IPTVU: Please discuss the impact of MPEG-4 AVC compression efficiency on planning for IPTV infrastructure capital expenditure.

BW: What we are able to do now with this technology is present the telcos with a viable strategy to get high-definition TV to their end users. You could put a credible service together with either MPEG-2 or MPEG-4 for standard def. But the only way you can deliver high definition in a cost-effective way is to go with MPEG-4 AVC.

The example I will give you is Verizon. Verizon is spending upwards of $20 billion to build out its network infrastructure right now, and it is running fiber right to the homes of its customers in order to do that. It felt it needed a lot more bandwidth to get its MPEG-2-based system to the point where it can serve multiple HD channels to the home and broadband services and so forth.

AT&T, which is a customer of ours, has got a similar roll-out that it is doing, and it has announced that it is spending in the neighborhood of $4 billion to do that. The real difference is the amount of investment it is making in the network.
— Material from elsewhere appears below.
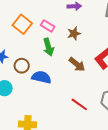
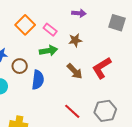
green arrow: (48, 47) -> (48, 51), turned -90
blue semicircle: (41, 77) -> (38, 80), turned 78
It’s using ADSL2 technology and running the broadband signals over twisted pair or over its copper service from the neighborhood to the home.

That saves a tremendous amount of money in the network, the labor and so on in order to get the bandwidth to the home. The only way it can do that is to use MPEG-4, and it has as recently as this week announced that by the end of this year, it’ll be in between 15 and 20 markets here in the U.S., providing both standard-definition and high-definition signals to its end users. So going MPEG-4 has a huge impact on the amount of investment you have to make in the network as opposed to the older and more conventional technologies.

IPTVU: Is MPEG-4 AVC efficient enough to allow IPTV operators to deliver one or two HD channels, SD channels, and data services to the home using their existing infrastructure?

BW: The answer is yes, and this is a controversial subject, so there are a lot of differing views amongst the various service providers out there. Again, there is a big difference between Verizon and AT&T. AT&T has been vocal and adamant about the fact that it is going to provide at least one HD service to its customers by the end of this year. its intent over the next two years or so, maybe less, is to get to two HD channels over that twisted pair, again using ADSL2, but pumping the video through there using MPEG-4 AVC. In the case of AT&T, it is using all Modulus Video encoders for HD services.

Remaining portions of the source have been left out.